## [Problem]
Your task is to restate word for word the lines in the material below, from the one with "Parçalı Kanvas Tablo ile" up to and including the one with "sarebbe volto ad investire in interventi ed". Do not carry over the pictures.
*** Opening Material for the task ***
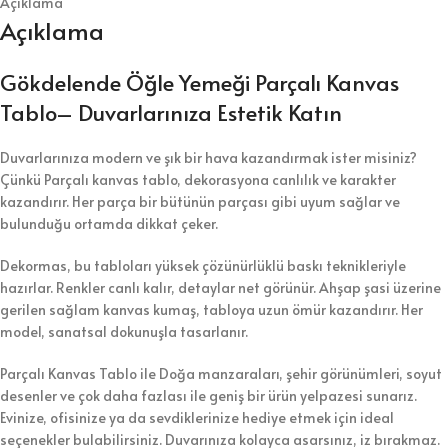
Açıklama
Açıklama
Gökdelende Öğle Yemeği Parçalı Kanvas
Tablo– Duvarlarınıza Estetik Katın
Duvarlarınıza modern ve şık bir hava kazandırmak ister misiniz?
Çünkü Parçalı kanvas tablo, dekorasyona canlılık ve karakter
kazandırır. Her parça bir bütünün parçası gibi uyum sağlar ve
bulunduğu ortamda dikkat çeker.
Dekormas, bu tabloları yüksek çözünürlüklü baskı teknikleriyle
hazırlar. Renkler canlı kalır, detaylar net görünür. Ahşap şasi üzerine
gerilen sağlam kanvas kumaş, tabloya uzun ömür kazandırır. Her
model, sanatsal dokunuşla tasarlanır.
Parçalı Kanvas Tablo ile Doğa manzaraları, şehir görünümleri, soyut
desenler ve çok daha fazlası ile geniş bir ürün yelpazesi sunarız.
Evinize, ofisinize ya da sevdiklerinize hediye etmek için ideal
seçenekler bulabilirsiniz. Duvarınıza kolayca asarsınız, iz bırakmaz.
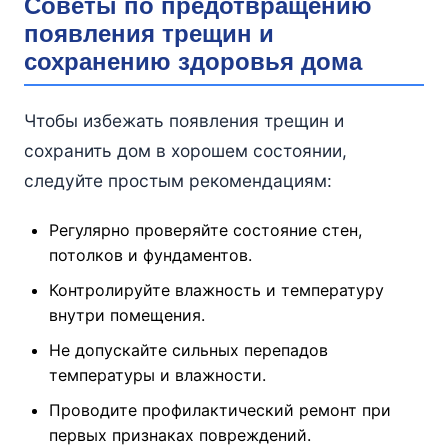
Советы по предотвращению
появления трещин и
сохранению здоровья дома
Чтобы избежать появления трещин и
сохранить дом в хорошем состоянии,
следуйте простым рекомендациям:
Регулярно проверяйте состояние стен,
потолков и фундаментов.
Контролируйте влажность и температуру
внутри помещения.
Не допускайте сильных перепадов
температуры и влажности.
Проводите профилактический ремонт при
первых признаках повреждений.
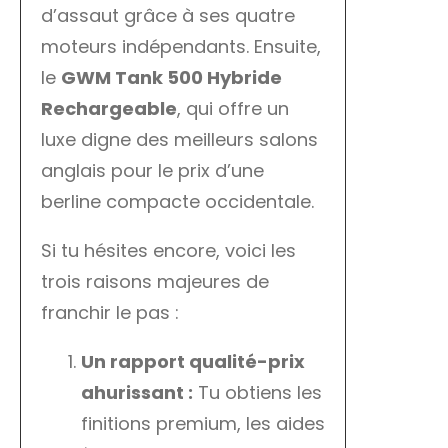
d’assaut grâce à ses quatre
moteurs indépendants. Ensuite,
le
GWM Tank 500 Hybride
Rechargeable
, qui offre un
luxe digne des meilleurs salons
anglais pour le prix d’une
berline compacte occidentale.
Si tu hésites encore, voici les
trois raisons majeures de
franchir le pas :
Un rapport qualité-prix
ahurissant :
Tu obtiens les
finitions premium, les aides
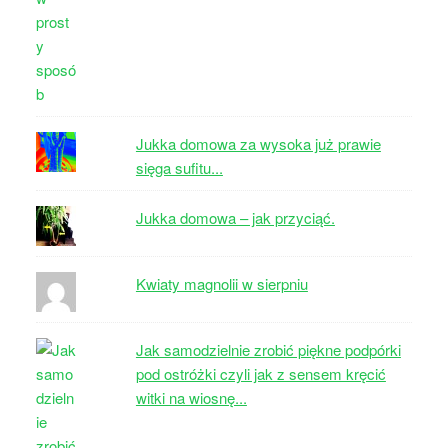
Jukka domowa za wysoka już prawie
sięga sufitu...
Jukka domowa – jak przyciąć.
Kwiaty magnolii w sierpniu
Jak samodzielnie zrobić piękne podpórki
pod ostróżki czyli jak z sensem kręcić
witki na wiosnę...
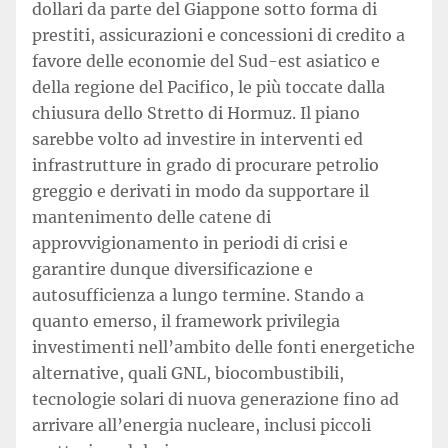
dollari da parte del Giappone sotto forma di
prestiti, assicurazioni e concessioni di credito a
favore delle economie del Sud-est asiatico e
della regione del Pacifico, le più toccate dalla
chiusura dello Stretto di Hormuz. Il piano
sarebbe volto ad investire in interventi ed
infrastrutture in grado di procurare petrolio
greggio e derivati in modo da supportare il
mantenimento delle catene di
approvvigionamento in periodi di crisi e
garantire dunque diversificazione e
autosufficienza a lungo termine. Stando a
quanto emerso, il framework privilegia
investimenti nell’ambito delle fonti energetiche
alternative, quali GNL, biocombustibili,
tecnologie solari di nuova generazione fino ad
arrivare all’energia nucleare, inclusi piccoli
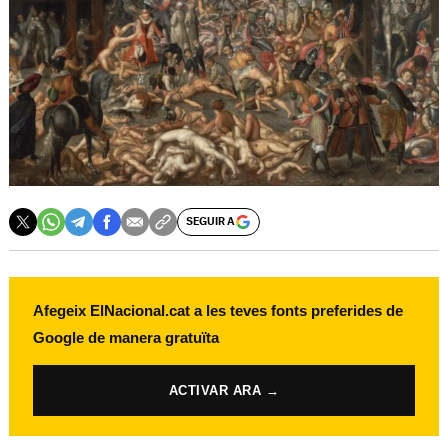
SEGUIR A
Afegeix ElNacional.cat a les teves fonts preferides de
Google de manera gratuïta
ACTIVAR ARA →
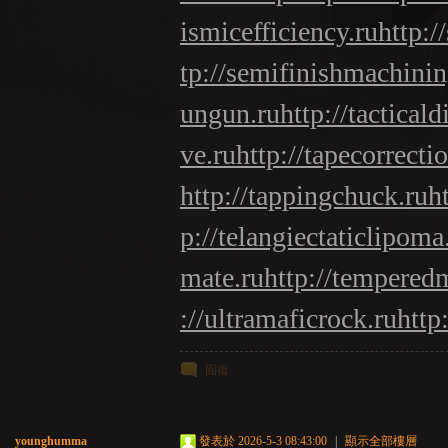
ismicefficiency.ru
http:/
tp://semifinishmachinin
ungun.ru
http://tacticald
ve.ru
http://tapecorrecti
http://tappingchuck.ru
h
p://telangiectaticlipoma
mate.ru
http://tempered
://ultramaficrock.ru
http
回復
younghumma
發表於 2026-5-3 08:43:00
|
顯示全部樓層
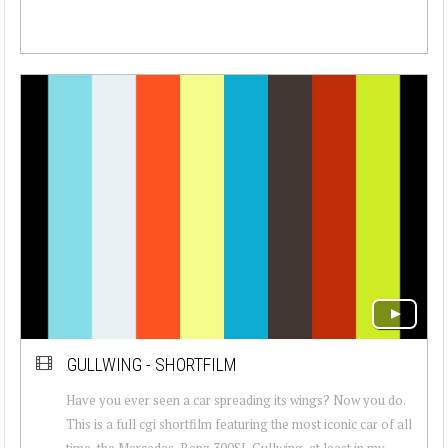
GULLWING - SHORTFILM
Have you ever seen a car spreading its wings? Now you do.
This is a full cgi shortfilm featuring the most iconic car of all
time, the Mercedes-Benz 300SL Gullwing, at least in my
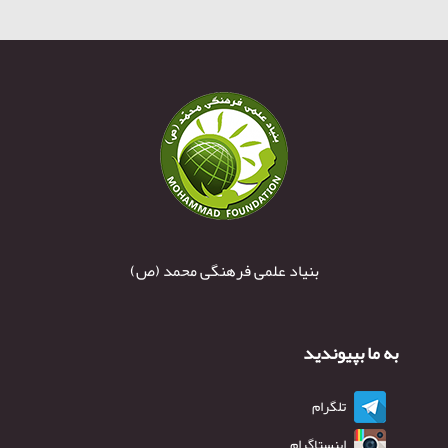
بنیاد علمی فرهنگی محمد (ص)
به ما بپیوندید
تلگرام
اینستاگرام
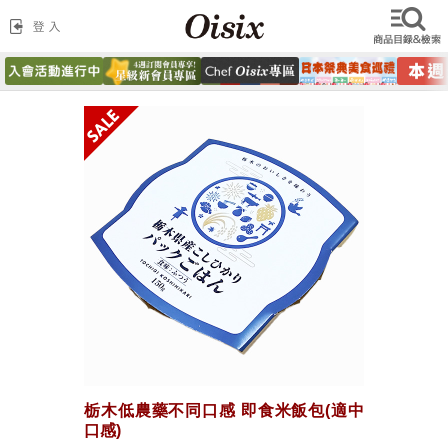
栃木低農藥不同口感 即食米飯包(適中
口感)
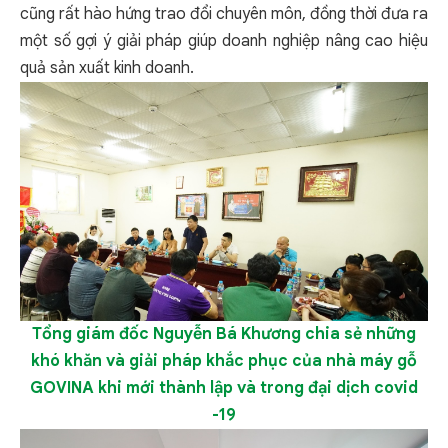
cũng rất hào hứng trao đổi chuyên môn, đồng thời đưa ra
một số gợi ý giải pháp giúp doanh nghiệp nâng cao hiệu
quả sản xuất kinh doanh.
Tổng giám đốc Nguyễn Bá Khương chia sẻ những
khó khăn và giải pháp khắc phục của nhà máy gỗ
GOVINA khi mới thành lập và trong đại dịch covid
-19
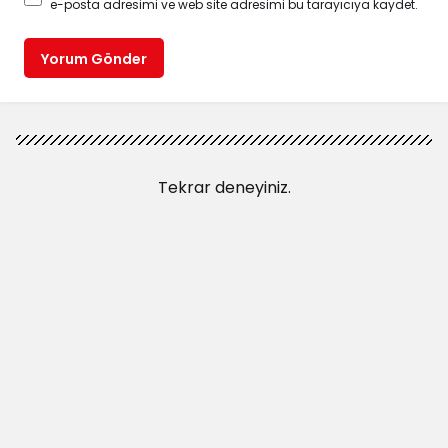
e-posta adresimi ve web site adresimi bu tarayıcıya kaydet.
Yorum Gönder
Tekrar deneyiniz.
*** Closing Material for the task ***
## [Response below]
Parçalı Kanvas Tablo ile Doğa manzaraları, şehir görünümleri, soyut
desenler ve çok daha fazlası ile geniş bir ürün yelpazesi sunarız.
Evinize, ofisinize ya da sevdiklerinize hediye etmek için ideal
seçenekler bulabilirsiniz. Duvarınıza kolayca asarsınız, iz bırakmaz.
Советы по предотвращению
появления трещин и
сохранению здоровья дома
Чтобы избежать появления трещин и
сохранить дом в хорошем состоянии,
следуйте простым рекомендациям:
Регулярно проверяйте состояние стен,
потолков и фундаментов.
Контролируйте влажность и температуру
внутри помещения.
Не допускайте сильных перепадов
температуры и влажности.
Проводите профилактический ремонт при
первых признаках повреждений.
d’assaut grâce à ses quatre
moteurs indépendants. Ensuite,
le
GWM Tank 500 Hybride
Rechargeable
, qui offre un
luxe digne des meilleurs salons
anglais pour le prix d’une
berline compacte occidentale.
Si tu hésites encore, voici les
trois raisons majeures de
franchir le pas :
Un rapport qualité-prix
ahurissant :
Tu obtiens les
finitions premium, les aides
Jukka domowa za wysoka już prawie
sięga sufitu...
Jukka domowa – jak przyciąć.
Kwiaty magnolii w sierpniu
Jak samodzielnie zrobić piękne podpórki
pod ostróżki czyli jak z sensem kręcić
witki na wiosnę...
dollari da parte del Giappone sotto forma di
prestiti, assicurazioni e concessioni di credito a
favore delle economie del Sud-est asiatico e
della regione del Pacifico, le più toccate dalla
chiusura dello Stretto di Hormuz. Il piano
sarebbe volto ad investire in interventi ed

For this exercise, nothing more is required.